* Extracted material
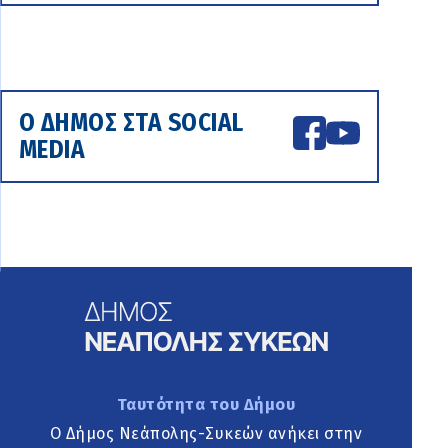
Ο ΔΗΜΟΣ ΣΤΑ SOCIAL
MEDIA
Ταυτότητα του Δήμου
Ο Δήμος Νεάπολης-Συκεών ανήκει στην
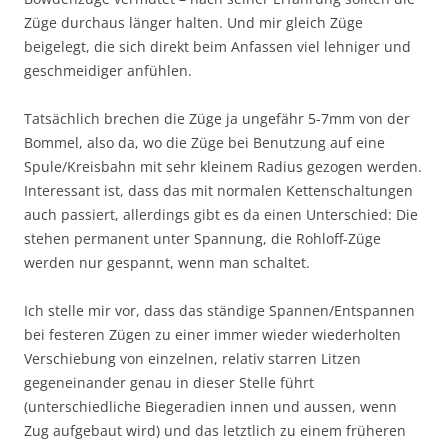
Züge durchaus länger halten. Und mir gleich Züge
beigelegt, die sich direkt beim Anfassen viel lehniger und
geschmeidiger anfühlen.
Tatsächlich brechen die Züge ja ungefähr 5-7mm von der
Bommel, also da, wo die Züge bei Benutzung auf eine
Spule/Kreisbahn mit sehr kleinem Radius gezogen werden.
Interessant ist, dass das mit normalen Kettenschaltungen
auch passiert, allerdings gibt es da einen Unterschied: Die
stehen permanent unter Spannung, die Rohloff-Züge
werden nur gespannt, wenn man schaltet.
Ich stelle mir vor, dass das ständige Spannen/Entspannen
bei festeren Zügen zu einer immer wieder wiederholten
Verschiebung von einzelnen, relativ starren Litzen
gegeneinander genau in dieser Stelle führt
(unterschiedliche Biegeradien innen und aussen, wenn
Zug aufgebaut wird) und das letztlich zu einem früheren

* To do
Every line from the one that has "Verschiebung von einzelnen, relativ" down to the last line above must be written out exactly, with both ends included and nothing else.

* Exercise result
Verschiebung von einzelnen, relativ starren Litzen
gegeneinander genau in dieser Stelle führt
(unterschiedliche Biegeradien innen und aussen, wenn
Zug aufgebaut wird) und das letztlich zu einem früheren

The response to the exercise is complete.